Au bal du 12 janvier au Wigmore Hall, les dames choisissaient leur cavalier et menaient la danse. Étourdissante, la violoniste néerlandaise Janine Jansen y a entraîné son pianiste Itamar Golan en maîtresse absolue, dégageant des pistes insoupçonnées aux lumières aussi colorées que variées. Le rapprochement entre Chostakovitch et Ravel pouvait surprendre, mais le caractère fantasque de chaque œuvre, leur haute sensualité ainsi que l’exigence d’une maîtrise parfaite de l’instrument étaient autant de points communs qui ne pouvaient être mieux servis que par leur interprète du soir. On n’en attendait pas davantage de l’une des plus grandes violonistes de sa génération : si elle n’avait plus besoin de nous l’apprendre, nous en avons eu tout du moins la brillante justification.
Ouvrir un récital avec le monument qu’est la Sonate pour violon et piano Op.134 de Chostakovitch relève du défi. Sans compromis, Janine Jansen impose d’emblée une sonorité aussi pure et glaciale qu’une belle journée d’hiver. Sans vibrato, d’une intonation parfaite, elle tire un archet englué dans la corde, le seul à résister encore, mais avec peine, à la fixité de sa stature. Car Janine Jansen est poussée à une concentration extrême, laissée un peu trop à découvert par le jeu du pianiste, qui manque dans ce premier mouvement de lui fournir assez d’harmoniques graves comme appui, bien que le clavier soit largement exploité dans ses registres extrêmes. C’est grâce à un contrôle sans faille qu’elle esquive le danger, dont la conscience a au moins le mérite d’exacerber la tension musicale. Ses cascades suraiguës fleurissent dans la douleur et éveillent un instinct de survie qui motivera le deuxième mouvement.
Nul drame plus violent que celui-ci : les premières mesures déchirent les cordes des deux instruments et en révèlent le grain. S’engage alors une course-poursuite effrénée (quel tempo !) où les grondements sombres et rageurs du piano traquent une bête affolée, étranglée de peur, qui court à perdre haleine vers une issue introuvable. L’archet est aussi déchaîné que la coiffure de Janine Jansen avec laquelle il flirte dangereusement…

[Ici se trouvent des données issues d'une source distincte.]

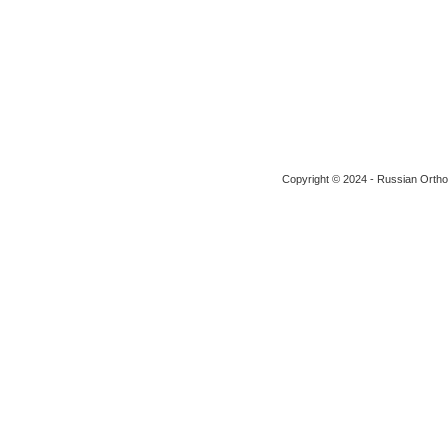
Copyright © 2024 - Russian Ortho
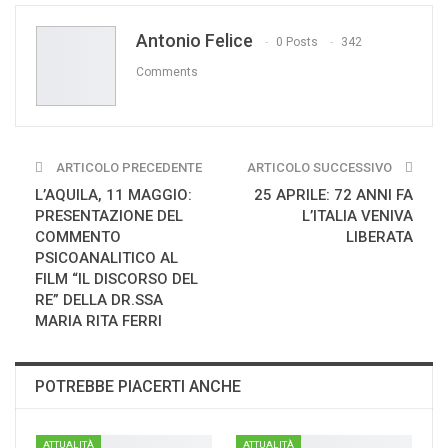
WhatsApp
Pinterest
E-mail
Antonio Felice
Print
0 Posts
342
Comments
ARTICOLO PRECEDENTE
ARTICOLO SUCCESSIVO
L’AQUILA, 11 MAGGIO:
25 APRILE: 72 ANNI FA
PRESENTAZIONE DEL
L’ITALIA VENIVA
COMMENTO
LIBERATA
PSICOANALITICO AL
FILM “IL DISCORSO DEL
RE” DELLA DR.SSA
MARIA RITA FERRI
POTREBBE PIACERTI ANCHE
ATTUALITÀ
ATTUALITÀ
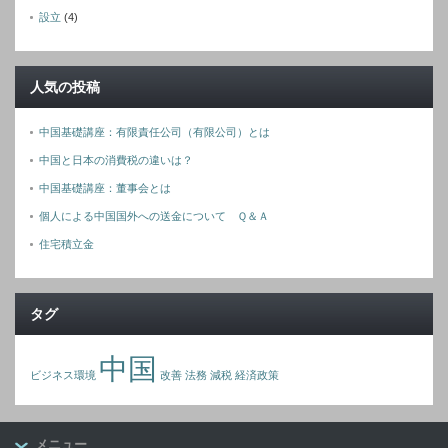
設立
(4)
人気の投稿
中国基礎講座：有限責任公司（有限公司）とは
中国と日本の消費税の違いは？
中国基礎講座：董事会とは
個人による中国国外への送金について Ｑ＆Ａ
住宅積立金
タグ
中国
ビジネス環境
改善
法務
減税
経済政策
メニュー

Il est difficile de revenir à l’extrême dénuement de la passacaille finale après un tel déploiement d’énergie. Et pourtant les deux interprètes, sans même frémir, assènent les premiers accords du thème. Dans le vaste développement, le jeu de Janine Jansen est remarquable, toujours plein, sous-tendu par la passion qu’elle met à rendre chaque note audible. Le jeu du pianiste souffre légèrement de la comparaison lorsque sa partition se noircit et que l’archet devient flou ; il est moins distinct, moins ciselé, mais d’une humilité et d’un respect – tant du texte que de sa partenaire - qui en font toute la valeur.